- Classification: Christian
- Orientation: Methodist
- Theology: Wesleyan Methodist, with Baptist influence
- Associations: American Council of Christian Churches
- Origin: 1939
- Separated from: Methodist Protestant Church
- Official website: www.ffbchurches.org

= Fellowship of Fundamental Bible Churches =

The Fellowship of Fundamental Bible Churches (FFBC) is a fellowship of independent, autonomous, fundamental churches established in 1939. It is considered only a fellowship of like-minded churches, rather than a denomination. Local congregations in the fellowship have no financial obligations to the fellowship, and the fellowship exercises no control over them. It is only expected that the churches believe and teach an interpretation of the Bible consistent with the Fundamentals of the Faith.

The church originated in a split from the Methodist Protestant Church, which was in merger talks with the Methodist Episcopal Church and the Methodist Episcopal Church, South.
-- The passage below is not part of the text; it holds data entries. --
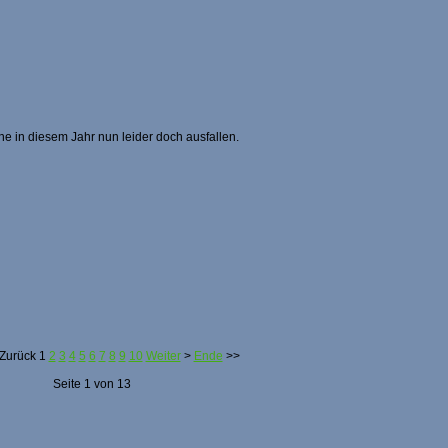
e in diesem Jahr nun leider doch ausfallen.
Zurück
1
2
3
4
5
6
7
8
9
10
Weiter
>
Ende
>>
Seite 1 von 13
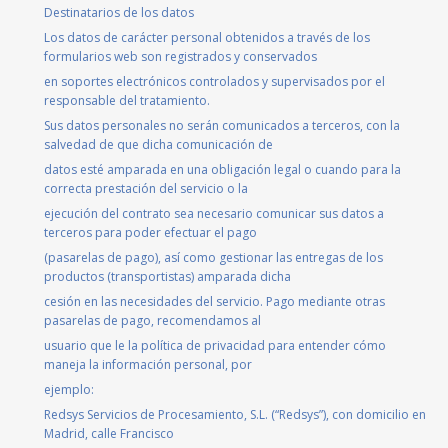
Destinatarios de los datos
Los datos de carácter personal obtenidos a través de los
formularios web son registrados y conservados
en soportes electrónicos controlados y supervisados por el
responsable del tratamiento.
Sus datos personales no serán comunicados a terceros, con la
salvedad de que dicha comunicación de
datos esté amparada en una obligación legal o cuando para la
correcta prestación del servicio o la
ejecución del contrato sea necesario comunicar sus datos a
terceros para poder efectuar el pago
(pasarelas de pago), así como gestionar las entregas de los
productos (transportistas) amparada dicha
cesión en las necesidades del servicio. Pago mediante otras
pasarelas de pago, recomendamos al
usuario que le la política de privacidad para entender cómo
maneja la información personal, por
ejemplo:
Redsys Servicios de Procesamiento, S.L. (“Redsys”), con domicilio en
Madrid, calle Francisco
The majority of Methodist Protestant congregations joined the two Methodist Episcopal bodies to form The Methodist Church, though the Eastern Conference of the Methodist Protestant Church reorganized as the Bible Protestant Church. It took its current name in 1985. Most of the Methodist Protestant congregations in the Mississippi Conference reorganized andcontinued as the Methodist Protestant Church in name, doctrine and practice.

Doctrinally, the FFBC professes to hold these distinctives: "Biblically literal in our interpretation; dispensational (not covenantal) in our theology; premillennial and pretribulational in our eschatology; evangelistic and missions-oriented in our outreach; Biblically separated in personal life and ecclesiastical associations, and baptistic with regard to the mode and subjects of baptism." They also oppose the Pentecostal and Charismatic movements, holding that spiritual gifts such as speaking in tongues were sign gifts that ceased to operate after the close of the New Testament canon.

Currently (2018), the FFBC comprises 18 churches spread out over New Jersey, Pennsylvania, New York, Michigan, and California. With a number of additional churches served by Ministerial Members of the FFBC. The fellowship operates the Tri-State Bible Camp & Conference Center in Montague, New Jersey. The Fellowship of Fundamental Bible Churches is a member of the American Council of Christian Churches.

The Fellowship of Fundamental Bible Churches is not to be confused with the International Fellowship of Bible Churches, another Wesleyan Methodist denomination with a similar name.